Due to time constraints, only the first half of the study cohort was assessed for longer-term functional outcomes. Due to the natural evolution of enhanced recovery techniques during the period of data collection, this sample may have varied slightly, with regard to surgical factors, from the remainder of the cohort. To reduce the potential for missing data, participants were not required to attend the hospital for assessment of longer-term functional outcomes. Therefore, inpatient function and longer-term functional outcomes could not be directly compared due to the variance in outcome measures assessed. However, inpatient function and longer-term functional outcomes could both be directly compared to pre-operative functional outcomes.
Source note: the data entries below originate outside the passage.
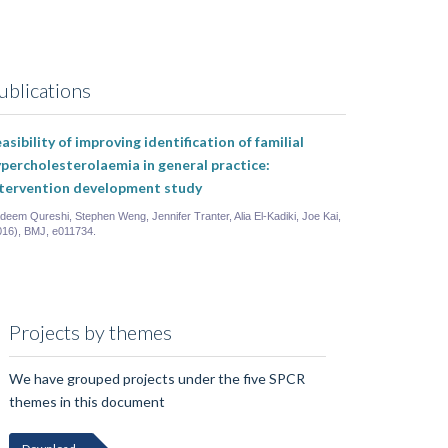
ublications
asibility of improving identification of familial
percholesterolaemia in general practice:
ntervention development study
deem Qureshi, Stephen Weng, Jennifer Tranter, Alia El-Kadiki, Joe Kai,
016), BMJ, e011734.
Projects by themes
We have grouped projects under the five SPCR
themes in this document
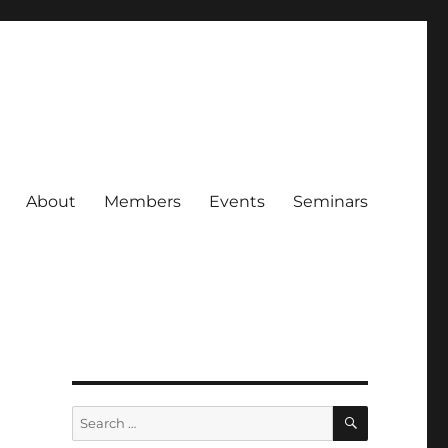
About
Members
Events
Seminars
SEARCH
Search
for:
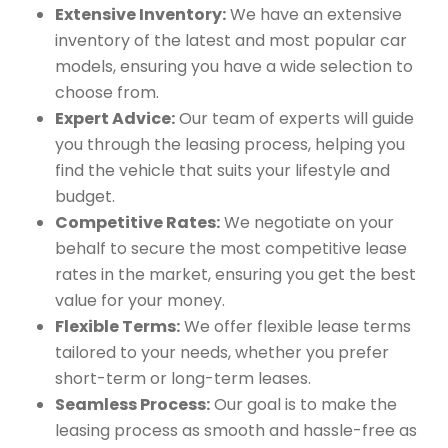
Extensive Inventory:
We have an extensive
inventory of the latest and most popular car
models, ensuring you have a wide selection to
choose from.
Expert Advice:
Our team of experts will guide
you through the leasing process, helping you
find the vehicle that suits your lifestyle and
budget.
Competitive Rates:
We negotiate on your
behalf to secure the most competitive lease
rates in the market, ensuring you get the best
value for your money.
Flexible Terms:
We offer flexible lease terms
tailored to your needs, whether you prefer
short-term or long-term leases.
Seamless Process:
Our goal is to make the
leasing process as smooth and hassle-free as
Validated tools for assessing short-term post-operative function following lower limb arthroplasty are lacking [11, 54]. In the absence of a gold standard for evaluating functional recovery in acute hospital inpatients, the mILAS [11] was used in this study. However, a 30-point version of the mILAS has recently been described and validated by Elings et al. [55] which may be of greater clinical relevance as it only assesses functional tasks. Implementation of a valid, standardised performance measure, such as this newer version of the mILAS, would assist in objective assessment of post-operative functional recovery, identification of patients at risk of prolonged LOS, and evaluation of ERP interventions [54], and also facilitate the benchmarking of patient-centred outcomes between organisations.

Conclusions

This study identified several patient-related and surgical factors prognostic for early post-operative functional recovery. Patient-related factors included in the final prognostic models for the overall cohort and TKA group were age, sex, pre-operative general health status, and pre-operative TUG time. Pre-operative TUG time and RAPT score were prognostic in the final model for the THA group. Surgical prognostic factors for the overall cohort and TKA group were use of GA only, LIA use and PCA use, with the addition of arthroplasty site in the model for the overall cohort, and surgery duration in the TKA group. Surgical approach was the only surgical prognostic factor in the model for the THA group. THA surgery was prognostic for greater functional recovery at POD 2 than TKA surgery. Several patient-related, surgical, and post-operative factors were associated with acute hospital LOS. A correlation was found between functional ability at POD 2 and OKS/OHS, assessed at 6 months post-operatively. Validation of these findings is required, and assessment time points earlier in the post-operative period could be implemented. Prognostic models may facilitate the prediction of inpatient flow thus optimising organisational efficiency. In addition, surgical prognostic factors warrant consideration as potentially key ERP elements, associated with early functional recovery. Standardised functional outcome measures are needed to evaluate patient-centred ERP outcomes and to facilitate the processes of benchmarking, auditing, and improving ERP.